More than just that, quite a lot of “assigned leaders” don’t truly have that inner drive and those high standards that great leaders do. Therefore, the main difference between average and above average leaders lies in their standards, aspirations, and, most importantly, their traits.
In today’s post, we’re going to discuss several important traits that most of the today’s great business leaders have in common. Without further ado, let’s get started:
Great leaders are self-motivating themselves on a consistent basis. Obviously, because they’re the leaders, the one in charge, they never expect anyone to motivate them.

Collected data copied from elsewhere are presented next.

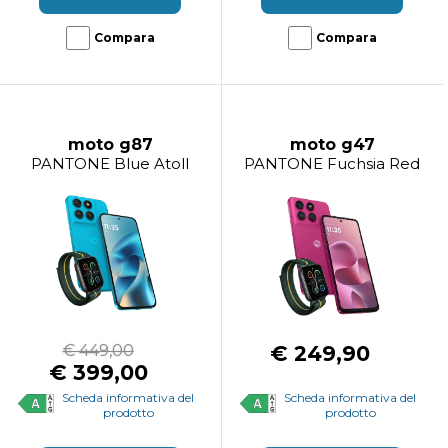
Compara
Compara
moto g87
moto g47
PANTONE Blue Atoll
PANTONE Fuchsia Red
€ 449,00
€ 249,90
€ 399,00
Scheda informativa del
Scheda informativa del
prodotto
prodotto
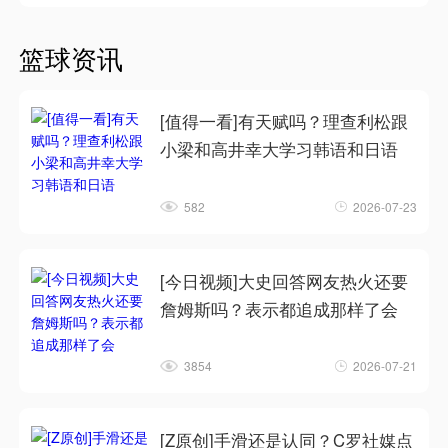
篮球资讯
[值得一看]有天赋吗？理查利松跟
小梁和高井幸大学习韩语和日语
582
2026-07-23
[今日视频]大史回答网友热火还要
詹姆斯吗？表示都追成那样了会
3854
2026-07-21
[Z原创]手滑还是认同？C罗社媒点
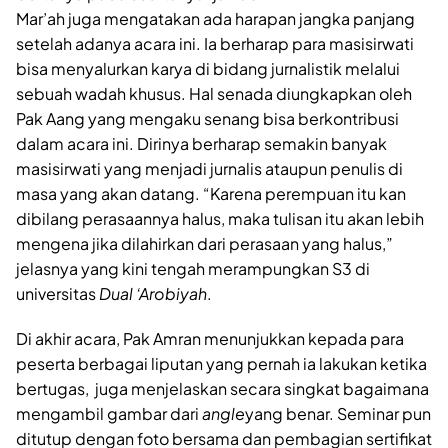
Mar’ah juga mengatakan ada harapan jangka panjang
setelah adanya acara ini. Ia berharap para masisirwati
bisa menyalurkan karya di bidang jurnalistik melalui
sebuah wadah khusus. Hal senada diungkapkan oleh
Pak Aang yang mengaku senang bisa berkontribusi
dalam acara ini. Dirinya berharap semakin banyak
masisirwati yang menjadi jurnalis ataupun penulis di
masa yang akan datang. “Karena perempuan itu kan
dibilang perasaannya halus, maka tulisan itu akan lebih
mengena jika dilahirkan dari perasaan yang halus,”
jelasnya yang kini tengah merampungkan S3 di
universitas
Dual ‘Arobiyah
.
Di akhir acara, Pak Amran menunjukkan kepada para
peserta berbagai liputan yang pernah ia lakukan ketika
bertugas, juga menjelaskan secara singkat bagaimana
mengambil gambar dari
angle
yang benar. Seminar pun
ditutup dengan foto bersama dan pembagian sertifikat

They assume this responsibility and strive hard to keep themselves stimulated and motivated.
Average leaders need external motivation like praises, rewards, or other “bonuses”. That certainly can’t be good for a company, as the leader himself should be the strongest motivator amongst all.
"Self-motivation isn’t that hard to attain; it all starts with the acknowledgment that you have it all in you. Do you need some extra motivation? Start focusing and working on yourself!" - Kevin Trevino, CFO at ResumesPlanet writing service.

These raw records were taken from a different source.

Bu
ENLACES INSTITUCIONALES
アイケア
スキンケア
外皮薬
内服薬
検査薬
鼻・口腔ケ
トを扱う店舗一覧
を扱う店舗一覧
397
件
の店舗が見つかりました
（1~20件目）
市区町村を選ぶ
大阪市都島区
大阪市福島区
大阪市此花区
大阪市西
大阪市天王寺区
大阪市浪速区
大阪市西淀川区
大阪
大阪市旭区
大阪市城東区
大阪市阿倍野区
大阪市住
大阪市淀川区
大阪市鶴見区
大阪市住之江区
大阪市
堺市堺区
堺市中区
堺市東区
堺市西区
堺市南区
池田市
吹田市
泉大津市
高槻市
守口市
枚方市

High Levels of Self-Esteem & Self-Confidence
There’s quite a difference between self-esteem and self-confidence. A self-confident individual has a lot of faith in his/her abilities to complete a task, succeed with something, win a game, or attract an opposite sex member. Therefore, self-confidence reflects the way you “feel” about your abilities.
Self-esteem, on the other hand, is all about how you feel about yourself overall. It refers to how you appreciate your own worth. Therefore, an individual who has high self-esteem will never feel discouraged during competitions or will never doubt his role in his organization.
Well, great leaders possess both of these qualities. Without them, leading other people would be truly difficult and challenging.
Passion. A mentor of mine once said, “Work with passion so work becomes play”. See…without loving what you do, your professional life will bring a lot of trouble and negative vibes along the way. Back to our difference between leaders and great leaders.
Great leaders are very passionate about leading. They “have it in their blood”, and they’re extremely comfortable doing it. They have the passion of managing other professionals in the best possible manner so that their company will grow and flourish under their eyes.
Emotional Intelligence and Control
Emotional leaders will commit plenty of mistakes that might bring their companies down. To be an extraordinary leader, you need to be in full control. Besides the control over your employees and operations, you must – most importantly – be in control of your own mind and emotions.
Emotional intelligence is not such a common trait amongst today’s leaders. Still, emotional intelligence can grow if the leader is heavily interested in growing it.
Communication & Social Skills
Lastly yet most importantly, communication and social skills represent two significant qualities of a great business leader. The one who leads should be able to effectively communicate with all that he works with. Think about it:
If you can interact in the best possible manner with your employees, won’t you grow in their eyes? How about your clients? If you know how to “take them”, you’re likely to convince more of them to keep buying your products or to keep using your services. Great leaders are great communicators!
Becoming a great leader doesn’t happen overnight. Leadership is truly a journey; each journey comes with ups and downs, with sacrifices and with rewards. Please be aware that attaining leadership greatness requires high levels of commitment, persistence, consistency, and hard work. Are you really up for it?